S.S.: Merhaba Dilara, nasılsın? Sıhhatler, keyifler yerinde mi? 


D.O.: Merhabalar. İyiyim teşekkür ederim. Her şeyin sürekli değişiyor olmasina alışmaya çalışıyorum.

S.S.: Kendinden bahseder misin bize; kimdir Dilara Özden? Kaç yaşındadır? Eğitimini nerede tamamlamıştır? Cyberpunk sevdası nereden gelmektedir?

D.O.: Dilara 27 yaşında bir grafik tasarımcı/illüstratördür. Eğitimini MSGSU Grafik Tasarım Bölümü'nde tamamlamıştır. 

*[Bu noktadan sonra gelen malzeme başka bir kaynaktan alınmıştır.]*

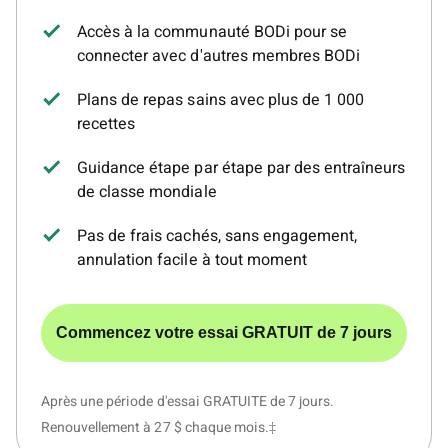
Accès à la communauté BODi pour se
connecter avec d'autres membres BODi
Plans de repas sains avec plus de 1 000
recettes
Guidance étape par étape par des entraîneurs
de classe mondiale
Pas de frais cachés, sans engagement,
annulation facile à tout moment
Commencez votre essai GRATUIT de 7 jours
Après une période d'essai GRATUITE de 7 jours.
Renouvellement à 27 $ chaque mois.‡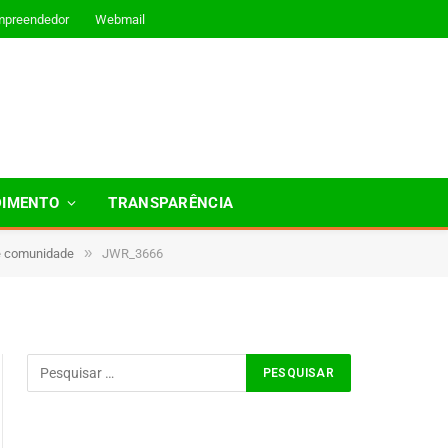
mpreendedor
Webmail
DIMENTO
TRANSPARÊNCIA
»
 e comunidade
JWR_3666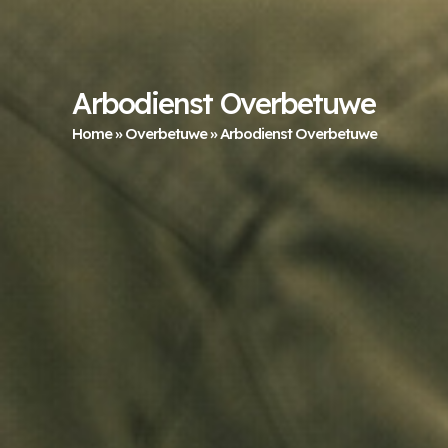
Arbodienst Overbetuwe
Home
»
Overbetuwe
»
Arbodienst Overbetuwe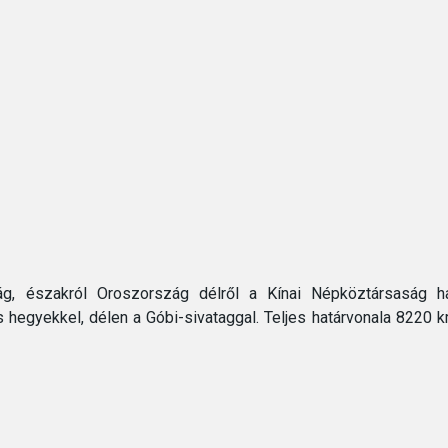
g, északról Oroszország délről a Kínai Népköztársaság hatá
hegyekkel, délen a Góbi-sivataggal. Teljes határvonala 8220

Cyberpunk’in kaotik görsel dünyası beni küçüklüğümden beri hep içine çekmişti. O zamanlar içinde barındırdığı felsefeyi ve alt kültürleri pek anlamıyordum. Sadece görsel olarak bu dünyadan keyif alıyordum ve ben de aynı şekilde görselleştirmeye başladım. Zaman geçtikçe bu dünyanın içerisinde daha zengin düşünceler barındırdığını ögrendim ve bu bana görsel dünyamı yaratmak için daha fazla ipucu verdi.

S.S.: Karantina günlerini nasıl geçirdin? Sosyalleşmek dışında senin için değişen şeyler oldu mu?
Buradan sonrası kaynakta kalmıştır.